Los asistentes formaban parte de la facción más exacerbada del separatismo. Los guardianes de las esencias increparon al presidente de la Generalitat, el republicano Pere Aragonés, hasta el punto de que tuvo que abandonar la manifestación. Desde ERC intentaron maquillar el embarazoso momento alegando que ya estaba previsto que el presidente autonómico no llegará hasta el final de la concentración.

Junts pretendía que, una vez más, la manifestación se convirtiera en un acto de apoyo a sus tesis y de rechazo a ERC pero al igual que en Revolución en la Granja, las turbas se revolvieron contra los líderes y cuando la exmilitante de CiU y presidenta de la ANC, Dolors Feliu, tomo la palabra no la uso para avalar –como en otras ocasiones– a Puigdemont sino para meter en un mismo zurrón a ERC y Junts a los que acuso de autonomistas, les pidió que se «apartaran si no eran capaces de conseguir la independencia», les exigió «la convocatoria inmediata de elecciones» y soltó la bomba política al anunciar que «la ANC se convertía en un nuevo partido político independentista, Lista Cívica, que tendrá por objetivo ir al Parlament para declarar la independencia».

Mientras Feliu hablaba el público gritaba «dimisión» en referencia al gobierno de Aragonés. Posiblemente el presidente de la Generalitat era conocedor del contenido de la intervención de la presidenta de la ANC y por eso abandono la concentración precipitadamente.

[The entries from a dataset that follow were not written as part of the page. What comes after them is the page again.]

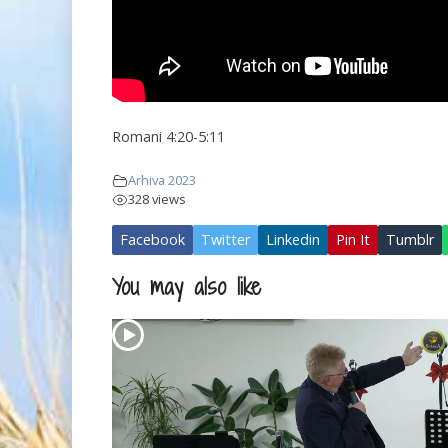
Romani 4:20-5:11
Arhiva 2023
328 views
Facebook
Twitter
Linkedin
Pin It
Tumblr
You may also like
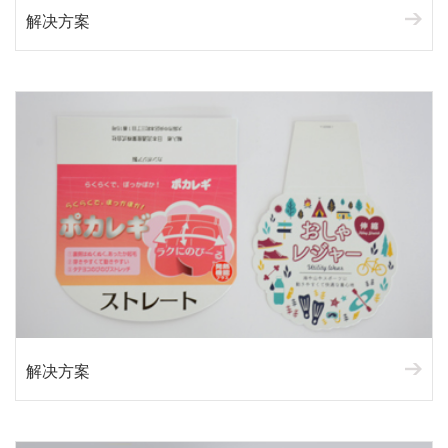
解决方案
解决方案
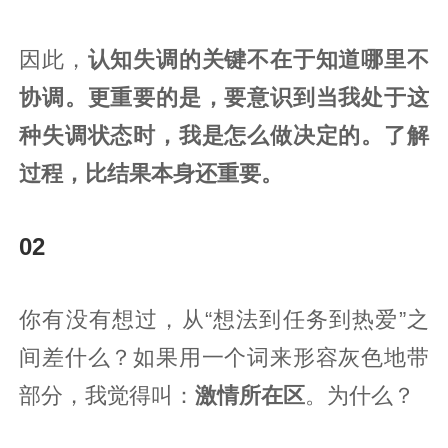
因此，
认知失调的关键不在于知道哪里不
协调。更重要的是，要意识到当我处于这
种失调状态时，我是怎么做决定的。了解
过程，比结果本身还重要。
02
你有没有想过，从“想法到任务到热爱”之
间差什么？如果用一个词来形容灰色地带
部分，我觉得叫：
激情所在区
。为什么？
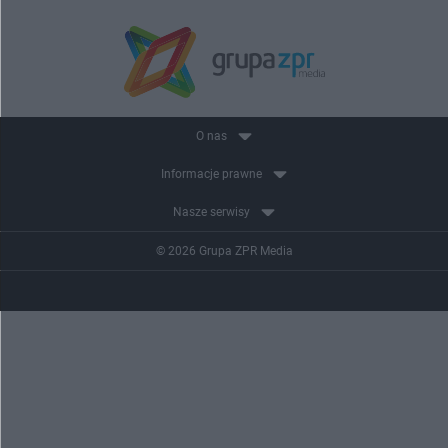
O nas
Informacje prawne
Nasze serwisy
© 2026 Grupa ZPR Media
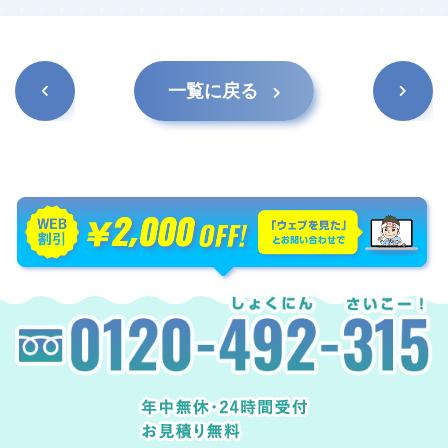
前の記
次の記
一覧に戻る
事
事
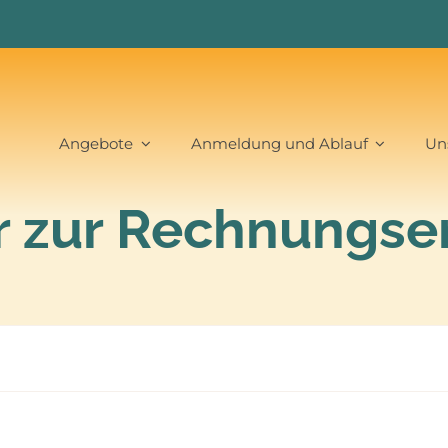
Angebote
Anmeldung und Ablauf
Un
 zur Rechnungse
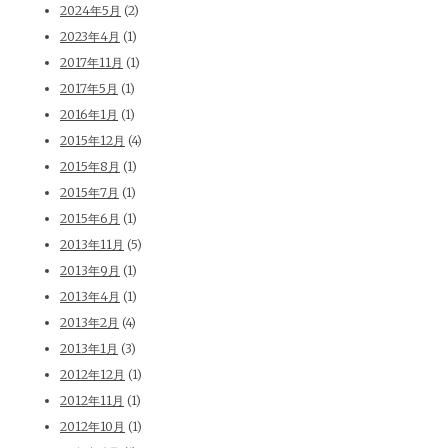
2024年5月
(2)
2023年4月
(1)
2017年11月
(1)
2017年5月
(1)
2016年1月
(1)
2015年12月
(4)
2015年8月
(1)
2015年7月
(1)
2015年6月
(1)
2013年11月
(5)
2013年9月
(1)
2013年4月
(1)
2013年2月
(4)
2013年1月
(3)
2012年12月
(1)
2012年11月
(1)
2012年10月
(1)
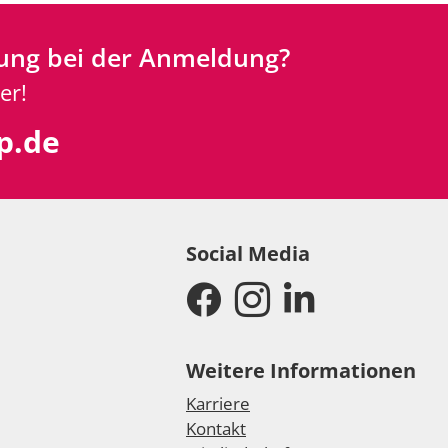
ung bei der Anmeldung?
er!
p.de
Social Media
Weitere Informationen
Karriere
Kontakt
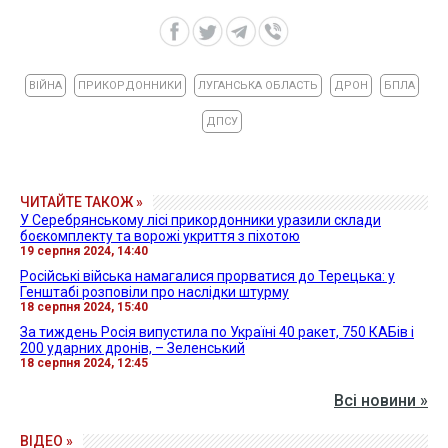
ВІЙНА
ПРИКОРДОННИКИ
ЛУГАНСЬКА ОБЛАСТЬ
ДРОН
БПЛА
ДПСУ
ЧИТАЙТЕ ТАКОЖ »
У Серебрянському лісі прикордонники уразили склади
боєкомплекту та ворожі укриття з піхотою
19 серпня 2024, 14:40
Російські війська намагалися прорватися до Терецька: у
Генштабі розповіли про наслідки штурму
18 серпня 2024, 15:40
За тиждень Росія випустила по Україні 40 ракет, 750 КАБів і
200 ударних дронів, – Зеленський
18 серпня 2024, 12:45
Всі новини »
ВІДЕО »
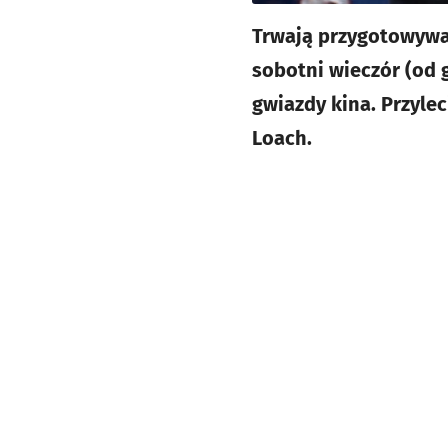
Trwają przygotowywan
sobotni wieczór (od 
gwiazdy kina. Przylec
Loach.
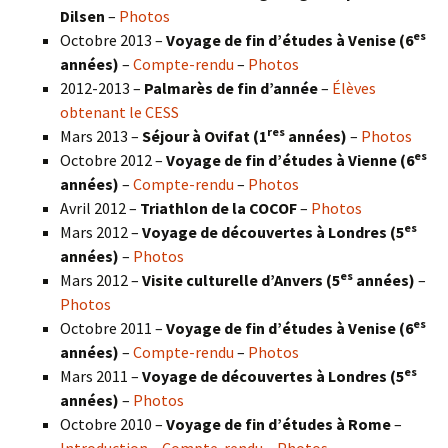
Dilsen
–
Photos
es
Octobre 2013 –
Voyage de fin d’études à Venise (6
années)
–
Compte-rendu
–
Photos
2012-2013 –
Palmarès de fin d’année
–
Élèves
obtenant le CESS
res
Mars 2013 –
Séjour à Ovifat (1
années)
–
Photos
es
Octobre 2012 –
Voyage de fin d’études à Vienne (6
années)
–
Compte-rendu
–
Photos
Avril 2012 –
Triathlon de la COCOF
–
Photos
es
Mars 2012 –
Voyage de découvertes à Londres (5
années)
–
Photos
es
Mars 2012 –
Visite culturelle d’Anvers (5
années)
–
Photos
es
Octobre 2011 –
Voyage de fin d’études à Venise (6
années)
–
Compte-rendu
–
Photos
es
Mars 2011 –
Voyage de découvertes à Londres (5
années)
–
Photos
Octobre 2010 –
Voyage de fin d’études à Rome
–
Introduction
–
Compte-rendu
–
Photos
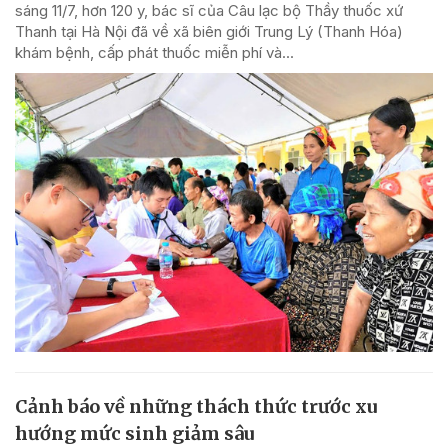
sáng 11/7, hơn 120 y, bác sĩ của Câu lạc bộ Thầy thuốc xứ
Thanh tại Hà Nội đã về xã biên giới Trung Lý (Thanh Hóa)
khám bệnh, cấp phát thuốc miễn phí và...
Cảnh báo về những thách thức trước xu
hướng mức sinh giảm sâu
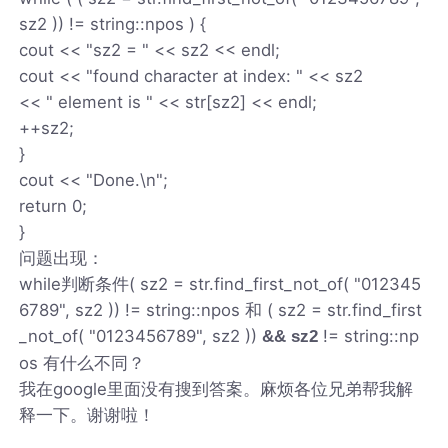
sz2 )) != string::npos ) {
cout << "sz2 = " << sz2 << endl;
cout << "found character at index: " << sz2
<< " element is " << str[sz2] << endl;
++sz2;
}
cout << "Done.\n";
return 0;
}
问题出现：
while判断条件( sz2 = str.find_first_not_of( "012345
6789", sz2 )) != string::npos 和 ( sz2 = str.find_first
_not_of( "0123456789", sz2 ))
!= string::np
&& sz2
os 有什么不同？
我在google里面没有搜到答案。麻烦各位兄弟帮我解
释一下。谢谢啦！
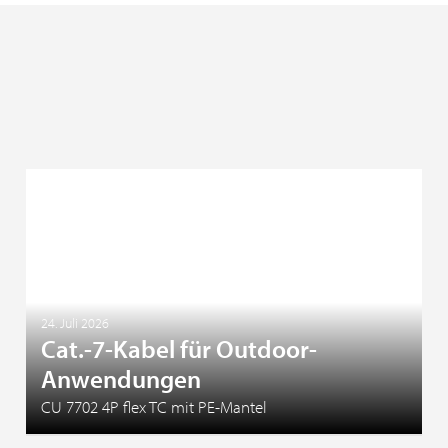
24. Juli 2026
Cat.-7-Kabel für Outdoor-
Anwendungen
CU 7702 4P flex TC mit PE-Mantel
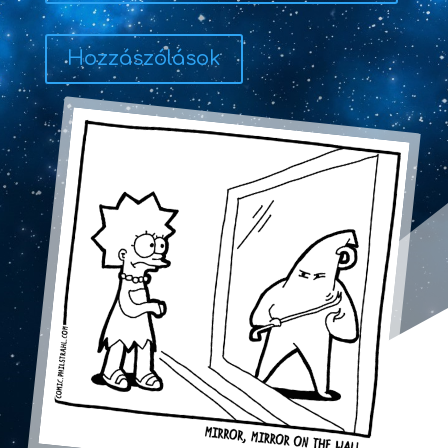
Hozzászólások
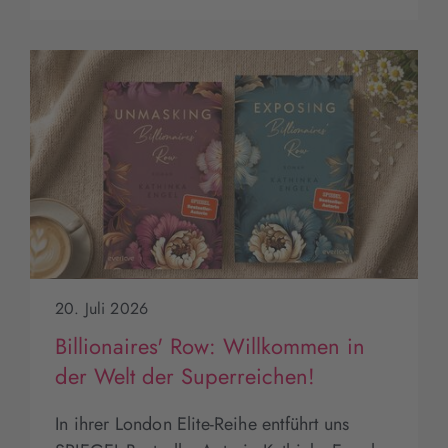
20. Juli 2026
Billionaires' Row: Willkommen in
der Welt der Superreichen!
In ihrer London Elite-Reihe entführt uns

La Diada se convierte en un obstáculo, un más difícil todavía para Pedro Sánchez. La manifestación de la ANC es el acto más importante que cada año convoca el independentismo y a medida que ha menguado, año tras año, la afluencia de público se ha convertido en la práctica es un monocultivo de Junts.

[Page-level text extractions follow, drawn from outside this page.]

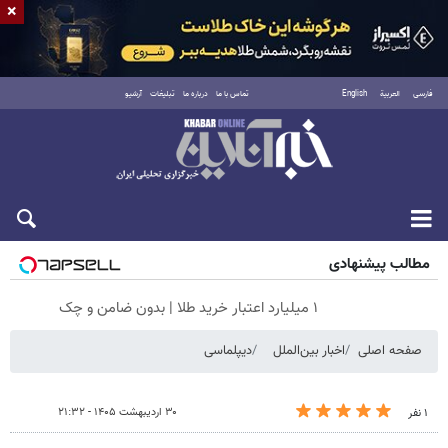
×
فارسی
العربية
English
تماس با ما
درباره ما
تبلیغات
آرشیو
جمعه ۱۶ مرداد ۱۴۰۵
مطالب پیشنهادی
۱ میلیارد اعتبار خرید طلا | بدون ضامن و چک
صفحه اصلی
اخبار بین‌الملل
دیپلماسی
۳۰ اردیبهشت ۱۴۰۵ - ۲۱:۳۲
۱ نفر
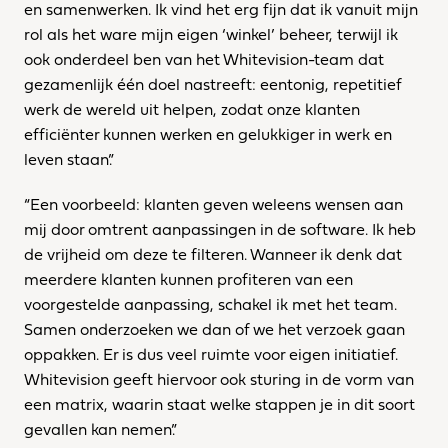
en samenwerken. Ik vind het erg fijn dat ik vanuit mijn 
rol als het ware mijn eigen ‘winkel’ beheer, terwijl ik 
ook onderdeel ben van het Whitevision-team dat 
gezamenlijk één doel nastreeft: eentonig, repetitief 
werk de wereld uit helpen, zodat onze klanten 
efficiënter kunnen werken en gelukkiger in werk en 
leven staan.”
“Een voorbeeld: klanten geven weleens wensen aan 
mij door omtrent aanpassingen in de software. Ik heb 
de vrijheid om deze te filteren. Wanneer ik denk dat 
meerdere klanten kunnen profiteren van een 
voorgestelde aanpassing, schakel ik met het team. 
Samen onderzoeken we dan of we het verzoek gaan 
oppakken. Er is dus veel ruimte voor eigen initiatief. 
Whitevision geeft hiervoor ook sturing in de vorm van 
een matrix, waarin staat welke stappen je in dit soort 
gevallen kan nemen.”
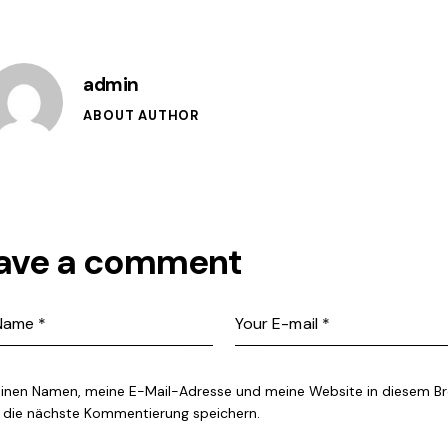
admin
ABOUT AUTHOR
ave a comment
inen Namen, meine E-Mail-Adresse und meine Website in diesem B
r die nächste Kommentierung speichern.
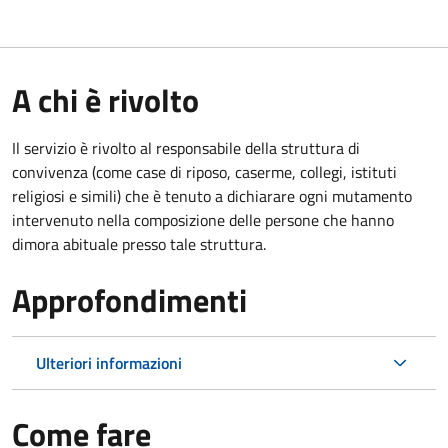
A chi è rivolto
Il servizio è rivolto al responsabile della struttura di
convivenza (come case di riposo, caserme, collegi, istituti
religiosi e simili) che è tenuto a dichiarare ogni mutamento
intervenuto nella composizione delle persone che hanno
dimora abituale presso tale struttura.
Approfondimenti
Ulteriori informazioni
Come fare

Puigdemont ahora ya sabe que no puede negociar con Sánchez a la baja y que la amnistía a cambio de la investidura, trueque al que el PSOE aspira, será visto por sus bases como una salida personal para Puigdemont, no como un éxito político.

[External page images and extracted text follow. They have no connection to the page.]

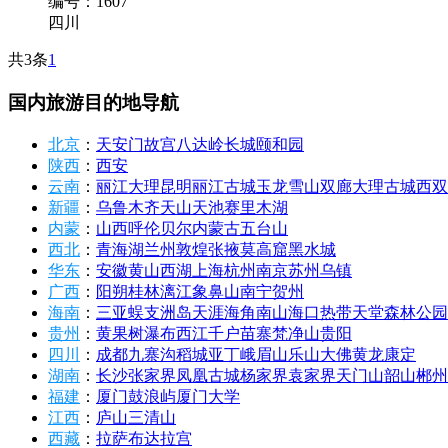
编号：1607
四川
共3条
1
国内旅游目的地导航
北京
：
天安门
故宫
八达岭长城
颐和园
陕西
：
西安
云南
：
丽江
大理
昆明
丽江古城
玉龙雪山
双廊
大理古城
西双
新疆
：
乌鲁木齐
天山天池
赛里木湖
内蒙
：
山西
呼伦贝尔
内蒙古
五台山
西北
：
青海湖
兰州
敦煌
张掖
莫高窟
黑水城
华东
：
安徽
黄山
西湖
上海
杭州
南京
苏州
乌镇
广西
：
阳朔
桂林
漓江
象鼻山
南宁
贺州
海南
：
三亚
蜈支洲岛
天涯海角
南山
海口
热带天堂森林公园
贵州
：
黄果树瀑布
西江千户苗寨
梵净山
贵阳
四川
：
成都
九寨沟
稻城亚丁
峨眉山
乐山大佛
黄龙
康定
湖南
：
长沙
张家界
凤凰古城
杨家界
袁家界
天门山
韶山
郴州
福建
：
厦门
鼓浪屿
厦门大学
江西
：
庐山
三清山
西藏
：
拉萨
布达拉宫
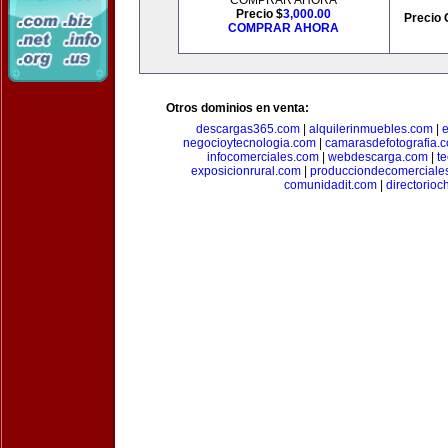
COMPRAR AHORA
Precio $
3,000.00
Precio 
COMPRAR AHORA
Otros dominios en venta:
descargas365.com
|
alquilerinmuebles.com
|
e
negocioytecnologia.com
|
camarasdefotografia.
infocomerciales.com
|
webdescarga.com
|
t
exposicionrural.com
|
producciondecomerciale
comunidadit.com
|
directorioc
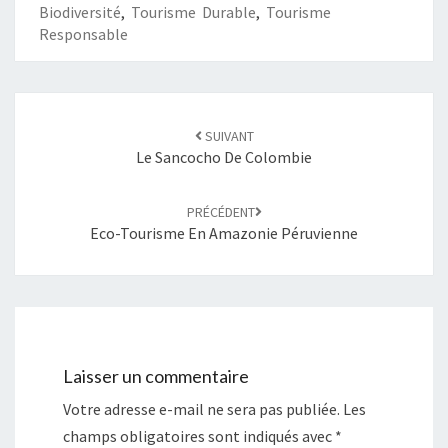
Biodiversité
,
Tourisme Durable
,
Tourisme
Responsable
SUIVANT
Le Sancocho De Colombie
PRÉCÉDENT
Eco-Tourisme En Amazonie Péruvienne
Laisser un commentaire
Votre adresse e-mail ne sera pas publiée.
Les
champs obligatoires sont indiqués avec
*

Desde OMNIUM, cercano a las tesis de negociación de ERC, se intento echar un capote a los republicanos al rebajar la lista de amnistiables de 4.000 a 1.400 pero la posterior intervención de Feliu ha hecho saltar por los aires la Diada.

Puigdemont debe elegir entre pactar con Sánchez, mimetizarse con ERC y abandonar a sus bases jugándosela a un batacazo electoral en favor de la Lista Cívica y la CUP o plantear a Sánchez un todo o nada: amnistía y referéndum o en caso contrario responsabilizar a los socialistas de la repetición electoral.

Sánchez soñó con una Diada en la que miles de manifestantes recorrieran Barcelona reclamando «su» amnistía, pero se ha encontrado con una manifestación que pide independencia unilateral y exprés que ata de pies y manos a sus socios.

Si el presidente en funciones especulaba con una investidura rápida pocos días después del fracaso de la intentona de Feijóo, esa posibilidad se aleja del calendario. España no es el Reino Unido donde se apuesta a todo, pero si fuera así la tendencia a la repetición electoral cotizaría al alza por primera vez en semanas.